Authors: JUN WOO PARK, Kyudan Jung, Dohyun Lee, Hyuck Lee, DAEHOON GWAK, ChaeHun Park, Jaegul Choo, Jaewoong Cho

NeurIPS 2025 | Venue PDF | LLM Run Details

Reproducibility Variable Result LLM Response
Research Type Experimental Our method outperforms 21 existing prompting strategies on the Anom LLM benchmark, achieving up to a 66.6% improvement in F1 score. We further compare LLMs with 16 non-LLM baselines on the TSB-AD benchmark, highlighting scenarios where LLMs offer unique advantages via contextual reasoning. Our findings provide empirical insights into how and when LLMs can be effective for TSAD.
Researcher Affiliation Collaboration Junwoo Park1,2, Kyudan Jung1,2, Dohyun Lee1,2, Hyuck Lee2, Daehoon Gwak1, Chae Hun Park1, Jaegul Choo1, Jaewoong Cho2 1KAIST AI 2KRAFTON EMAIL EMAIL
Pseudocode Yes Algorithm 1 Component Detection in Time Series
Open Source Code Yes The code is publicly available at: https://github.com/junwoopark92/LLM-TSAD.
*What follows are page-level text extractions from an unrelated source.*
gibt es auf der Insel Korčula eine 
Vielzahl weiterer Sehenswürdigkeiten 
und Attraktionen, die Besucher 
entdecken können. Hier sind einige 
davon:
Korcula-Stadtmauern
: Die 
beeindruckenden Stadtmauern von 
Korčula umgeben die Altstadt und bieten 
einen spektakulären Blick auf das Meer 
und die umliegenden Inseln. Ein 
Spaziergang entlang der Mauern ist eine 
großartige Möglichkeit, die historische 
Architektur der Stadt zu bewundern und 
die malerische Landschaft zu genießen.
Open Datasets Yes We leverage the well-curated datasets introduced by Anom LLM [89], which include four representative anomaly types point, range, trend, and frequency with accurately annotated intervals. These datasets are designed to facilitate fine-grained evaluation under various anomaly conditions. To complement these controlled settings, we also incorporate the TSB-AD benchmark [46], which reflects unsupervised anomaly detection in more realistic time-series applications.
Dataset Splits No The dataset consists of 1,600 time series samples, with 400 instances per anomaly type. We convert the original interval-based labels into binary labels by marking whether any anomaly interval is present in a given time series, effectively framing the task as instance-level TSAD without requiring localization. ... To reduce the overall experimental cost, we limit the evaluation set by selecting time series from eight categories (highlighted in green in Table 8) within the TSB-AD-U benchmark, focusing on those with relatively shorter lengths.
Hardware Specification Yes The open-source models are hosted on an A100 4-GPU machine using the lmdeploy library, and queries are issued locally through this setup.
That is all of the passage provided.